[Task statement]: Would you please transcribe the data in full and exactly, excluding images?

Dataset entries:
=== Section Start ===
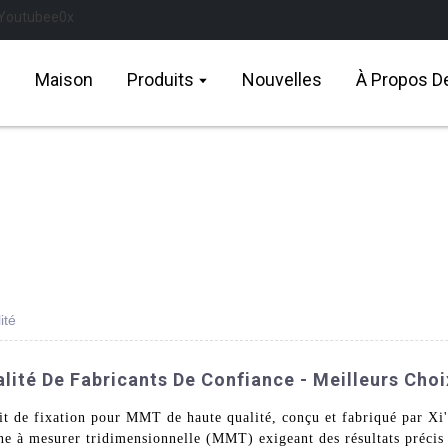
Maison
Produits
Nouvelles
À Propos D
ité
ité De Fabricants De Confiance - Meilleurs Choi
e kit de fixation pour MMT de haute qualité, conçu et fabriqué par
ine à mesurer tridimensionnelle (MMT) exigeant des résultats précis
=== Section End ===
[Written response]:
Maison
Produits
Nouvelles
À Propos D
ité
ité De Fabricants De Confiance - Meilleurs Choi
e kit de fixation pour MMT de haute qualité, conçu et fabriqué par
ine à mesurer tridimensionnelle (MMT) exigeant des résultats précis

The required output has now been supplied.